- **Task**:
If a picture appears in the records below, drop it, and reproduce everything else exactly.

START Supplied records

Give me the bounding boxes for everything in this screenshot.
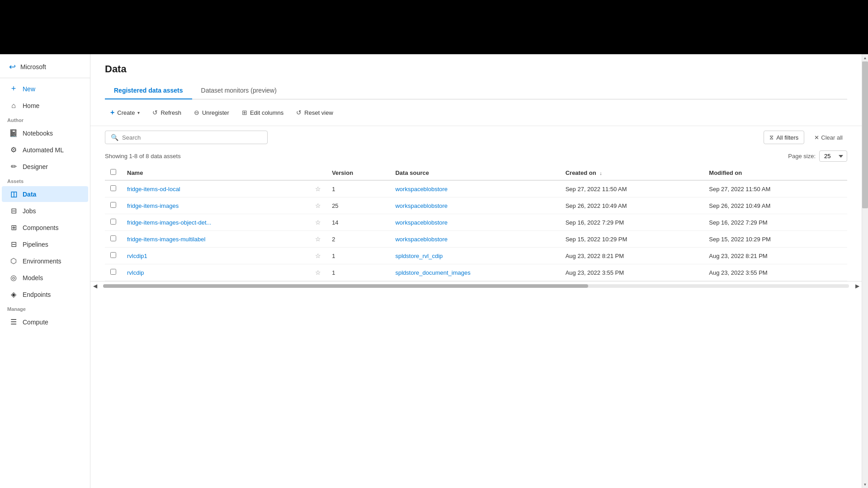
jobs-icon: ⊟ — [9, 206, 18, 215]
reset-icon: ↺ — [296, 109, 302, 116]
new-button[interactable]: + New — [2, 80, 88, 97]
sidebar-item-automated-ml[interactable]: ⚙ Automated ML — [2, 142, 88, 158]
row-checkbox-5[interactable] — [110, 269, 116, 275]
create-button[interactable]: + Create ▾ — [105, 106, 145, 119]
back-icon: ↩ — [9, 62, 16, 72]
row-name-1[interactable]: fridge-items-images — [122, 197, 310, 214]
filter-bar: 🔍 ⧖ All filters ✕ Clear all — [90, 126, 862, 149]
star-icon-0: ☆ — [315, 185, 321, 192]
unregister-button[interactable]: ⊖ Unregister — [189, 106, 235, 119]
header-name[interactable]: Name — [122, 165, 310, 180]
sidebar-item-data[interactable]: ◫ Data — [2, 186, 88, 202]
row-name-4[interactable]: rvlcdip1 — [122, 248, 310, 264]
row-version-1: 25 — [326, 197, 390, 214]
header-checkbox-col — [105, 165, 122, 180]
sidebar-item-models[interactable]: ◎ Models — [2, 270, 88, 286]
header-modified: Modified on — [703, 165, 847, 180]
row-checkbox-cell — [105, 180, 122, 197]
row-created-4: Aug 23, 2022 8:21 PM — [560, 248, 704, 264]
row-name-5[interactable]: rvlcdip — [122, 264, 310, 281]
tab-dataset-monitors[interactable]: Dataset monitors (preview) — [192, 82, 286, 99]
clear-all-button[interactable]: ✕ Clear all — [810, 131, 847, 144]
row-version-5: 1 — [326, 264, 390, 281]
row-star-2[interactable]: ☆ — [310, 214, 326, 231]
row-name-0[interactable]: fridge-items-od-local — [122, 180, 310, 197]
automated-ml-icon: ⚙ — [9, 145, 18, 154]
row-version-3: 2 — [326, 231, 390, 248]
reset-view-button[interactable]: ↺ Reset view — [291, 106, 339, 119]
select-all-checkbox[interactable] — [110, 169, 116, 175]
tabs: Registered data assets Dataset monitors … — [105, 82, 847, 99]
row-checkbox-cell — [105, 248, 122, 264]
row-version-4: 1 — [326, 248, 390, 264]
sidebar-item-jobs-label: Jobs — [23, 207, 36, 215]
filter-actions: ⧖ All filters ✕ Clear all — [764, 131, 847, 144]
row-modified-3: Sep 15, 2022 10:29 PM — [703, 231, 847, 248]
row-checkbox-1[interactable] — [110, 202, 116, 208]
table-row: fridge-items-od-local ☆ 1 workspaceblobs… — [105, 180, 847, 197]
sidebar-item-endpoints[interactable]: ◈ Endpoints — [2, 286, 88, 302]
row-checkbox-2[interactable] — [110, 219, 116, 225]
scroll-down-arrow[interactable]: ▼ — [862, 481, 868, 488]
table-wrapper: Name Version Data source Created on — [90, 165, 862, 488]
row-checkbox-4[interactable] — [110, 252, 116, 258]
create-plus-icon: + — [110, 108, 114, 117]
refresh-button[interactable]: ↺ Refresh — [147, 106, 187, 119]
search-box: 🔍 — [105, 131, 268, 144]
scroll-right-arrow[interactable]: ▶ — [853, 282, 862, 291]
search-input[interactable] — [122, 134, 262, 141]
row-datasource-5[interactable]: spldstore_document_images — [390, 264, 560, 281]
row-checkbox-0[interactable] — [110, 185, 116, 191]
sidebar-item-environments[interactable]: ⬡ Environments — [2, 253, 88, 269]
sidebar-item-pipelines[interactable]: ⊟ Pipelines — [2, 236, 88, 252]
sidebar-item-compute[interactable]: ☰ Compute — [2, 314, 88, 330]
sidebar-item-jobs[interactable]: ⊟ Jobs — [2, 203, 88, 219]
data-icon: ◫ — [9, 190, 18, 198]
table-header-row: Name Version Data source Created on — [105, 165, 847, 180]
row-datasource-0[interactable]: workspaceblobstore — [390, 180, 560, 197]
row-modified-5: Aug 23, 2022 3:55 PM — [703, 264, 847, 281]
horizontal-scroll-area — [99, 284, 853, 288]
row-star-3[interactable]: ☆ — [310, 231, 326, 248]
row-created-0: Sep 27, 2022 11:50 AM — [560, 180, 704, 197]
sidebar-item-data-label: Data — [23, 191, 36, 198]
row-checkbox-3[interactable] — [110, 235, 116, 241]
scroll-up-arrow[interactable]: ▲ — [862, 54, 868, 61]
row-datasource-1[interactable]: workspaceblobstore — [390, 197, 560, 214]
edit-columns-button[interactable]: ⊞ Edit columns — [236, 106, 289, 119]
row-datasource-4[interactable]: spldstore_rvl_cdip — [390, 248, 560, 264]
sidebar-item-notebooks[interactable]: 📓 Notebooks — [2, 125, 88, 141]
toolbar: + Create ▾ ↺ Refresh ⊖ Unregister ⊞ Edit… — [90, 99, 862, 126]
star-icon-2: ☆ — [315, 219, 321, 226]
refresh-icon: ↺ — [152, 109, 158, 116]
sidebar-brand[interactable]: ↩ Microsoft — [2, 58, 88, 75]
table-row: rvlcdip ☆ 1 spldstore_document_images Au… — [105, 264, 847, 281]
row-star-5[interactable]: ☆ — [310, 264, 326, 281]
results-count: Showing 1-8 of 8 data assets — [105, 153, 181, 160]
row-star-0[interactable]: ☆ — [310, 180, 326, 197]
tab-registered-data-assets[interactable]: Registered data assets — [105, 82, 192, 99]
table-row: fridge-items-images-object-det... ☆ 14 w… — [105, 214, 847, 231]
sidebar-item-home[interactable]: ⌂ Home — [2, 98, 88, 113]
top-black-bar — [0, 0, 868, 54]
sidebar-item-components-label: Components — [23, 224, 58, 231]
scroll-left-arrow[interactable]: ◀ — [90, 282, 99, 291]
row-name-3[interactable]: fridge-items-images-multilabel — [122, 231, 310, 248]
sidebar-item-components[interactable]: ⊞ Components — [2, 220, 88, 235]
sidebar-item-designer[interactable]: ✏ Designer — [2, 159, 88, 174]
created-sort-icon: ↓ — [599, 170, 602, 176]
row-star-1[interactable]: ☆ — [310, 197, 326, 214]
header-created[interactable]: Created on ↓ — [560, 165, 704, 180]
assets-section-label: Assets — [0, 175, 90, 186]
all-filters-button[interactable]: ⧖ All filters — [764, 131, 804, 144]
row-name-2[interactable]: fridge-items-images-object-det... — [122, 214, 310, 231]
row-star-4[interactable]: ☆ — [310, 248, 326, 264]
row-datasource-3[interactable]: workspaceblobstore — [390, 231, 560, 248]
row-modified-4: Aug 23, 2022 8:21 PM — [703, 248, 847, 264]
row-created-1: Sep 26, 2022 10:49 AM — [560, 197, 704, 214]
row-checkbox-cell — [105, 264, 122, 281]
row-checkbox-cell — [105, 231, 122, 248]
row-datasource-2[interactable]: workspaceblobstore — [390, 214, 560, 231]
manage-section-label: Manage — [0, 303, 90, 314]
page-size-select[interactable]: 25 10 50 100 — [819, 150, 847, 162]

END Supplied records

- **Response to this exercise**:
Give me the bounding boxes for everything in this screenshot.
jobs-icon: ⊟ — [9, 206, 18, 215]
reset-icon: ↺ — [296, 109, 302, 116]
new-button[interactable]: + New — [2, 80, 88, 97]
sidebar-item-automated-ml[interactable]: ⚙ Automated ML — [2, 142, 88, 158]
row-checkbox-5[interactable] — [110, 269, 116, 275]
create-button[interactable]: + Create ▾ — [105, 106, 145, 119]
back-icon: ↩ — [9, 62, 16, 72]
row-name-1[interactable]: fridge-items-images — [122, 197, 310, 214]
filter-bar: 🔍 ⧖ All filters ✕ Clear all — [90, 126, 862, 149]
star-icon-0: ☆ — [315, 185, 321, 192]
unregister-button[interactable]: ⊖ Unregister — [189, 106, 235, 119]
header-name[interactable]: Name — [122, 165, 310, 180]
sidebar-item-data[interactable]: ◫ Data — [2, 186, 88, 202]
row-name-4[interactable]: rvlcdip1 — [122, 248, 310, 264]
row-version-1: 25 — [326, 197, 390, 214]
header-checkbox-col — [105, 165, 122, 180]
sidebar-item-models[interactable]: ◎ Models — [2, 270, 88, 286]
header-modified: Modified on — [703, 165, 847, 180]
row-checkbox-cell — [105, 180, 122, 197]
row-created-4: Aug 23, 2022 8:21 PM — [560, 248, 704, 264]
row-name-5[interactable]: rvlcdip — [122, 264, 310, 281]
tab-dataset-monitors[interactable]: Dataset monitors (preview) — [192, 82, 286, 99]
clear-all-button[interactable]: ✕ Clear all — [810, 131, 847, 144]
row-version-5: 1 — [326, 264, 390, 281]
row-star-2[interactable]: ☆ — [310, 214, 326, 231]
row-name-0[interactable]: fridge-items-od-local — [122, 180, 310, 197]
automated-ml-icon: ⚙ — [9, 145, 18, 154]
row-version-3: 2 — [326, 231, 390, 248]
reset-view-button[interactable]: ↺ Reset view — [291, 106, 339, 119]
select-all-checkbox[interactable] — [110, 169, 116, 175]
tabs: Registered data assets Dataset monitors … — [105, 82, 847, 99]
row-checkbox-cell — [105, 248, 122, 264]
row-version-4: 1 — [326, 248, 390, 264]
sidebar-item-jobs-label: Jobs — [23, 207, 36, 215]
filter-actions: ⧖ All filters ✕ Clear all — [764, 131, 847, 144]
row-modified-3: Sep 15, 2022 10:29 PM — [703, 231, 847, 248]
row-checkbox-1[interactable] — [110, 202, 116, 208]
table-row: fridge-items-od-local ☆ 1 workspaceblobs… — [105, 180, 847, 197]
sidebar-item-endpoints[interactable]: ◈ Endpoints — [2, 286, 88, 302]
row-checkbox-2[interactable] — [110, 219, 116, 225]
scroll-down-arrow[interactable]: ▼ — [862, 481, 868, 488]
table-wrapper: Name Version Data source Created on — [90, 165, 862, 488]
row-checkbox-4[interactable] — [110, 252, 116, 258]
create-plus-icon: + — [110, 108, 114, 117]
refresh-button[interactable]: ↺ Refresh — [147, 106, 187, 119]
search-box: 🔍 — [105, 131, 268, 144]
scroll-right-arrow[interactable]: ▶ — [853, 282, 862, 291]
search-input[interactable] — [122, 134, 262, 141]
row-datasource-5[interactable]: spldstore_document_images — [390, 264, 560, 281]
row-checkbox-0[interactable] — [110, 185, 116, 191]
sidebar-item-environments[interactable]: ⬡ Environments — [2, 253, 88, 269]
sidebar-item-pipelines[interactable]: ⊟ Pipelines — [2, 236, 88, 252]
sidebar-item-compute[interactable]: ☰ Compute — [2, 314, 88, 330]
sidebar-item-jobs[interactable]: ⊟ Jobs — [2, 203, 88, 219]
data-icon: ◫ — [9, 190, 18, 198]
table-header-row: Name Version Data source Created on — [105, 165, 847, 180]
row-datasource-0[interactable]: workspaceblobstore — [390, 180, 560, 197]
row-modified-5: Aug 23, 2022 3:55 PM — [703, 264, 847, 281]
horizontal-scroll-area — [99, 284, 853, 288]
row-star-3[interactable]: ☆ — [310, 231, 326, 248]
row-created-0: Sep 27, 2022 11:50 AM — [560, 180, 704, 197]
sidebar-item-data-label: Data — [23, 191, 36, 198]
row-checkbox-3[interactable] — [110, 235, 116, 241]
scroll-up-arrow[interactable]: ▲ — [862, 54, 868, 61]
row-datasource-1[interactable]: workspaceblobstore — [390, 197, 560, 214]
edit-columns-button[interactable]: ⊞ Edit columns — [236, 106, 289, 119]
row-datasource-4[interactable]: spldstore_rvl_cdip — [390, 248, 560, 264]
sidebar-item-notebooks[interactable]: 📓 Notebooks — [2, 125, 88, 141]
toolbar: + Create ▾ ↺ Refresh ⊖ Unregister ⊞ Edit… — [90, 99, 862, 126]
star-icon-2: ☆ — [315, 219, 321, 226]
refresh-icon: ↺ — [152, 109, 158, 116]
sidebar-brand[interactable]: ↩ Microsoft — [2, 58, 88, 75]
table-row: rvlcdip ☆ 1 spldstore_document_images Au… — [105, 264, 847, 281]
row-star-5[interactable]: ☆ — [310, 264, 326, 281]
results-count: Showing 1-8 of 8 data assets — [105, 153, 181, 160]
row-star-0[interactable]: ☆ — [310, 180, 326, 197]
tab-registered-data-assets[interactable]: Registered data assets — [105, 82, 192, 99]
table-row: fridge-items-images-object-det... ☆ 14 w… — [105, 214, 847, 231]
sidebar-item-home[interactable]: ⌂ Home — [2, 98, 88, 113]
top-black-bar — [0, 0, 868, 54]
sidebar-item-components-label: Components — [23, 224, 58, 231]
scroll-left-arrow[interactable]: ◀ — [90, 282, 99, 291]
row-name-3[interactable]: fridge-items-images-multilabel — [122, 231, 310, 248]
sidebar-item-components[interactable]: ⊞ Components — [2, 220, 88, 235]
sidebar-item-designer[interactable]: ✏ Designer — [2, 159, 88, 174]
created-sort-icon: ↓ — [599, 170, 602, 176]
row-star-1[interactable]: ☆ — [310, 197, 326, 214]
header-created[interactable]: Created on ↓ — [560, 165, 704, 180]
assets-section-label: Assets — [0, 175, 90, 186]
all-filters-button[interactable]: ⧖ All filters — [764, 131, 804, 144]
row-name-2[interactable]: fridge-items-images-object-det... — [122, 214, 310, 231]
row-star-4[interactable]: ☆ — [310, 248, 326, 264]
row-datasource-3[interactable]: workspaceblobstore — [390, 231, 560, 248]
row-modified-4: Aug 23, 2022 8:21 PM — [703, 248, 847, 264]
row-created-1: Sep 26, 2022 10:49 AM — [560, 197, 704, 214]
row-checkbox-cell — [105, 264, 122, 281]
row-checkbox-cell — [105, 231, 122, 248]
row-datasource-2[interactable]: workspaceblobstore — [390, 214, 560, 231]
manage-section-label: Manage — [0, 303, 90, 314]
page-size-select[interactable]: 25 10 50 100 — [819, 150, 847, 162]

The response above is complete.